Contexte Méthodologique
Mes sources sont un entretien avec Mme Gianni et sa fille, deux observations lors d'une toilette par deux infirmières différentes, ensuite trois passages au moment d'une séance de kiné, le tout étalé sur une année, de septembre 2011 à septembre 2012 (Monsieur Gianni décèdera début janvier 2013). Après le soin justifiant ma présence, je suis chaque fois restée pour le repas qui suivait de Mr Gianni (petit déjeuner après la toilette, dîner après la kiné, ce qui m'a donné l'occasion de rencontrer les gardes (Catou et Aimée). J'ai par ailleurs eu un entretien avec l'infirmière de référence et avec le kiné. J'ai participé à une réunion de l'équipe infirmière intervenant chez les Gianni.
Vignette

Mme Gianni, reconnait la présence de Mr Gianni, le fait qu'il fasse la différence entre les personnes qui en prennent soin, qu'il aime certaines choses et d'autres pas. Mme Gianni est attentive à ce que les gardes respectent ces désirs de son mari : elle explique par exemple à Aimée qui n'est là que depuis une semaine que si son mari tire sa main vers la droite, c'est qu'il veut aller vers le fauteuil faire la sieste ou qu'il faut être attentive à son rythme en lui donnant à manger (« on a toutes tendance à aller trop vite »).

Il est considéré comme un interlocuteur, que son épouse a le souci d'intégrer dans les conversations qui se tiennent en sa présence, par exemple :

Après le repas de Mr Gianni, on reste à table à parler, Catou [une des gardes], moi et Mme Gianni qui tient la main de son mari, avec une façon assez souple de l'intégrer régulièrement dans l'échange : « ça va ? » « Tu as bien mangé ? » Catou aussi le sollicite : « qu'est-ce que vous voulez faire, Mr Gianni ? Un peu marcher ? la sieste ? » Lui est très présent, prend des mains, les miennes aussi.

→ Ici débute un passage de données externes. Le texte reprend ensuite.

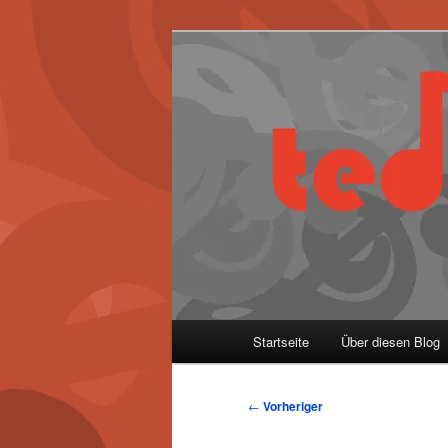
Zum
primären
Inhalt
springen
Hauptmenü
Startseite
Über diesen Blog
Beitragsnavigation
←
Vorheriger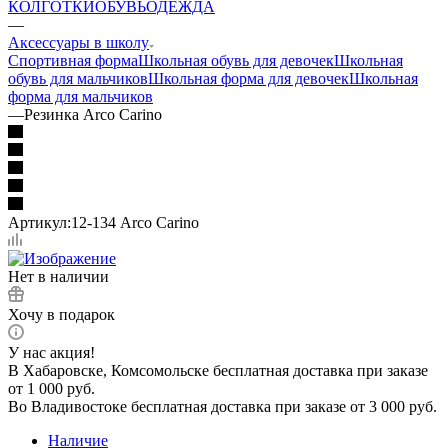
КОЛГОТКИ
ОБУВЬ
ОДЕЖДА
—
Аксессуары в школу
Спортивная форма
Школьная обувь для девочек
Школьная
обувь для мальчиков
Школьная форма для девочек
Школьная
форма для мальчиков
—
Резинка Arco Carino
Артикул:
12-134 Arco Carino
Нет в наличии
Хочу в подарок
У нас акция!
В Хабаровске, Комсомольске бесплатная доставка при заказе
от 1 000 руб.
Во Владивостоке бесплатная доставка при заказе от 3 000 руб.
Наличие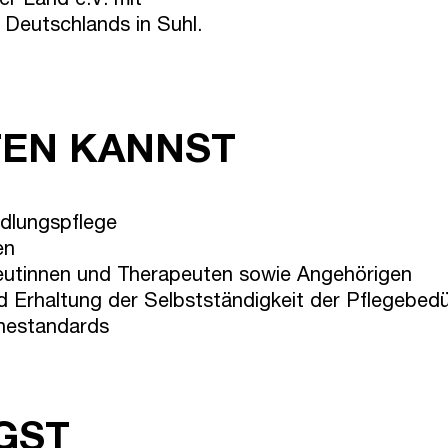
r Land e.V. mit
 Deutschlands in Suhl.
FEN KANNST
dlungspflege
en
eutinnen und Therapeuten sowie Angehörigen
 Erhaltung der Selbstständigkeit der Pflegebedü
enestandards
GST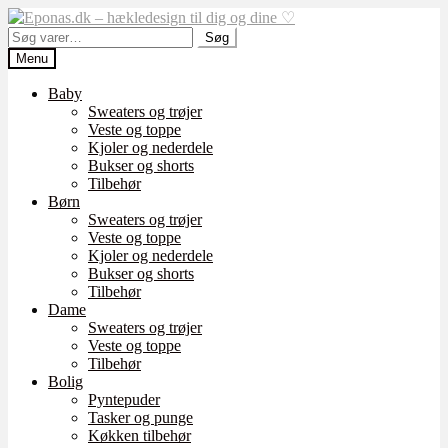
Spring
Spring
til
til
Søg
Søg
navigation
indhold
efter:
Menu
Baby
Sweaters og trøjer
Veste og toppe
Kjoler og nederdele
Bukser og shorts
Tilbehør
Børn
Sweaters og trøjer
Veste og toppe
Kjoler og nederdele
Bukser og shorts
Tilbehør
Dame
Sweaters og trøjer
Veste og toppe
Tilbehør
Bolig
Pyntepuder
Tasker og punge
Køkken tilbehør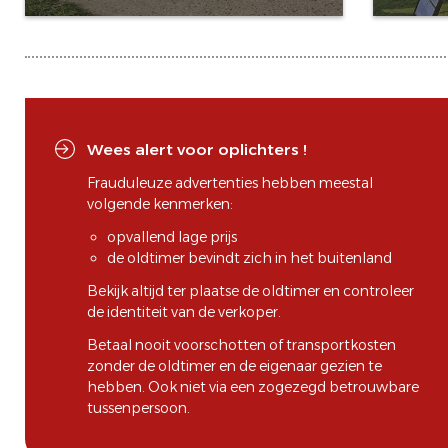
Wees alert voor oplichters !
Frauduleuze advertenties hebben meestal
volgende kenmerken:
opvallend lage prijs
de oldtimer bevindt zich in het buitenland
Bekijk altijd ter plaatse de oldtimer en controleer
de identiteit van de verkoper.
Betaal nooit voorschotten of transportkosten
zonder de oldtimer en de eigenaar gezien te
hebben. Ook niet via een zogezegd betrouwbare
tussenpersoon.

Mme Gianni lui donne parfois des signes de tendresse, auxquels il semble sensible :

Après le petit déjeuner, Mr Gianni finit par ouvrir les yeux, en particulier lorsque sa femme lui parle, qu'elle vient à un moment mettre sa tête contre la sienne, très gentiment, d'une tendresse un peu bourrue qui me touche beaucoup.

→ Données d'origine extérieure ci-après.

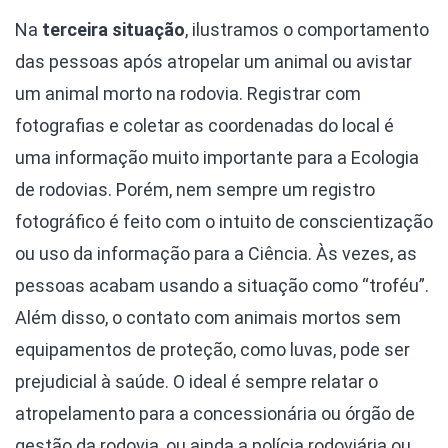
Na
terceira situação
, ilustramos o comportamento
das pessoas após atropelar um animal ou avistar
um animal morto na rodovia. Registrar com
fotografias e coletar as coordenadas do local é
uma informação muito importante para a Ecologia
de rodovias. Porém, nem sempre um registro
fotográfico é feito com o intuito de conscientização
ou uso da informação para a Ciência. Às vezes, as
pessoas acabam usando a situação como “troféu”.
Além disso, o contato com animais mortos sem
equipamentos de proteção, como luvas, pode ser
prejudicial à saúde. O ideal é sempre relatar o
atropelamento para a concessionária ou órgão de
gestão da rodovia, ou ainda a polícia rodoviária ou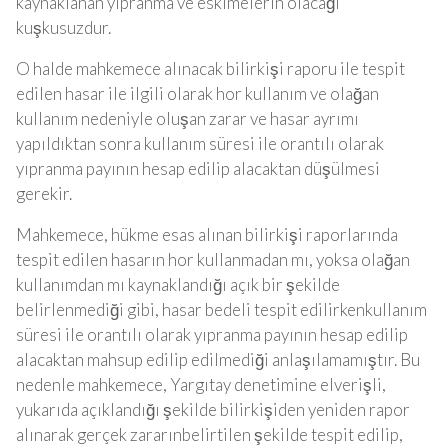
kaynaklanan yıpranma ve eskimelerin olacağı
kuşkusuzdur.
O halde mahkemece alınacak bilirkişi raporu ile tespit
edilen hasar ile ilgili olarak hor kullanım ve olağan
kullanım nedeniyle oluşan zarar ve hasar ayrımı
yapıldıktan sonra kullanım süresi ile orantılı olarak
yıpranma payının hesap edilip alacaktan düşülmesi
gerekir.
Mahkemece, hükme esas alınan bilirkişi raporlarında
tespit edilen hasarın hor kullanmadan mı, yoksa olağan
kullanımdan mı kaynaklandığı açık bir şekilde
belirlenmediği gibi, hasar bedeli tespit edilirkenkullanım
süresi ile orantılı olarak yıpranma payının hesap edilip
alacaktan mahsup edilip edilmediği anlaşılamamıştır. Bu
nedenle mahkemece, Yargıtay denetimine elverişli,
yukarıda açıklandığı şekilde bilirkişiden yeniden rapor
alınarak gerçek zararınbelirtilen şekilde tespit edilip,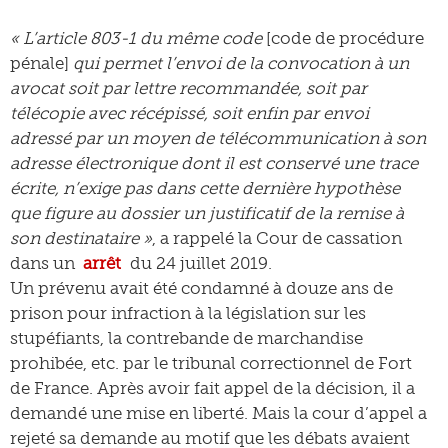
« L’article 803-1 du même code
[code de procédure
pénale]
qui permet l’envoi de la convocation à un
avocat soit par lettre recommandée, soit par
télécopie avec récépissé, soit enfin par envoi
adressé par un moyen de télécommunication à son
adresse électronique dont il est conservé une trace
écrite, n’exige pas dans cette dernière hypothèse
que figure au dossier un justificatif de la remise à
son destinataire »
, a rappelé la Cour de cassation
dans un
arrêt
du 24 juillet 2019.
Un prévenu avait été condamné à douze ans de
prison pour infraction à la législation sur les
stupéfiants, la contrebande de marchandise
prohibée, etc. par le tribunal correctionnel de Fort
de France. Après avoir fait appel de la décision, il a
demandé une mise en liberté. Mais la cour d’appel a
rejeté sa demande au motif que les débats avaient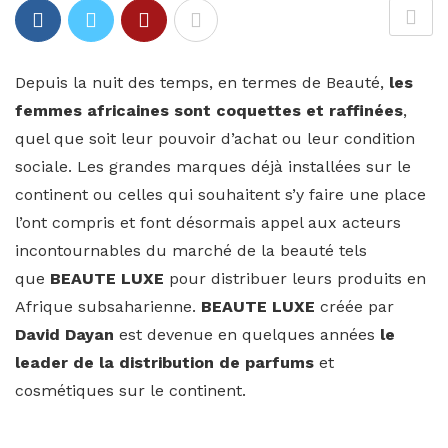
Depuis la nuit des temps, en termes de Beauté,
les
femmes africaines sont coquettes et raffinées
,
quel que soit leur pouvoir d’achat ou leur condition
sociale. Les grandes marques déjà installées sur le
continent ou celles qui souhaitent s’y faire une place
l’ont compris et font désormais appel aux acteurs
incontournables du marché de la beauté tels
que
BEAUTE LUXE
pour distribuer leurs produits en
Afrique subsaharienne.
BEAUTE LUXE
créée par
David Dayan
est devenue en quelques années
le
leader de la distribution de parfums
et
cosmétiques sur le continent.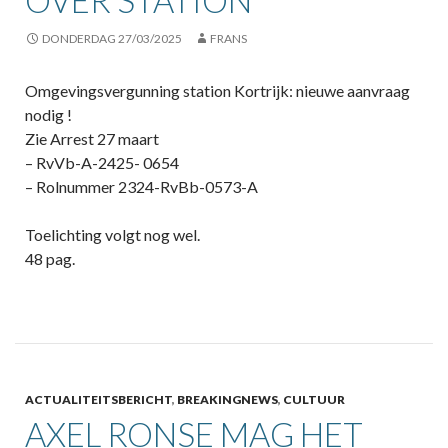
OVER STATION
DONDERDAG 27/03/2025
FRANS
Omgevingsvergunning station Kortrijk: nieuwe aanvraag
nodig !
Zie Arrest 27 maart
– RvVb-A-2425- 0654
– Rolnummer 2324-RvBb-0573-A
Toelichting volgt nog wel.
48 pag.
ACTUALITEITSBERICHT
,
BREAKINGNEWS
,
CULTUUR
AXEL RONSE MAG HET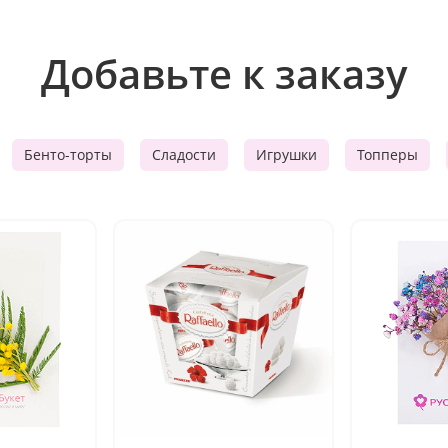
Добавьте к заказу
Бенто-торты
Сладости
Игрушки
Топперы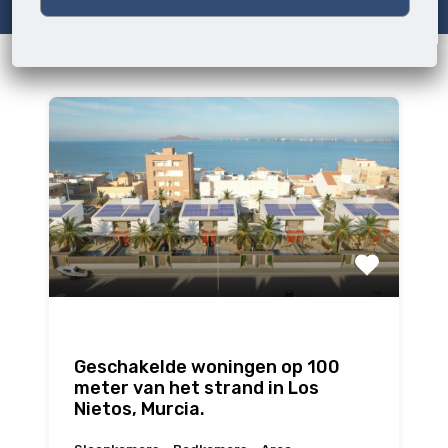
Geschakelde woningen op 100
meter van het strand in Los
Nietos, Murcia.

Sa tenue fait l'objet d'une attention particulière, ritualisant le respect qui lui est dû. Après la toilette faite par Josiane, Mme s'approche de son mari et lui dit :

« Bon, je vais mettre un peu d'ordre dans tout ça, parce qu'avec Josiane… ! » Elle tire bien sur la chemise, le pantalon, vérifie la protection, …

Il y a là une façon de veiller tendrement sur la tenue de son mari, en plus d'une critique du travail de Josiane. Je note par ailleurs que Mr Gianni est toujours habillé avec soin, avec un pantalon standard, sans élastique à la taille, jamais en training, comme je l'ai vu le plus souvent pour les messieurs incontinents. Cette performance du respect connaît des moments de ratés. Par exemple pour expliquer à Aimée ce qu'elle attend d'elle en matière de communication avec son mari, Mme Gianni lui dit, en présence de celui-ci :

« Il faut continuer à lui parler, même si on ne sait pas ce qu'il comprend. »(…) « Il faut lui parler Aimée, de n'importe quoi, de votre fils que vous cherchez à l'école, mais il faut lui parler. Alors, il reste plus éveillé. Parfois, il faut lui parler 10 minutes, et tout d'un coup, il répond. On ne comprend pas nécessairement mais il répond et alors, il faut lui répondre et ça peut continuer. »

Il faut savoir que la configuration de l'espace où se tiennent les époux Gianni et les gardes – trois pièces en enfilade – fait qu'il n'y a pas de lieu abrité qui permettrait à Mme Gianni et aux gardes d'échanger sans être en présence du premier intéressé.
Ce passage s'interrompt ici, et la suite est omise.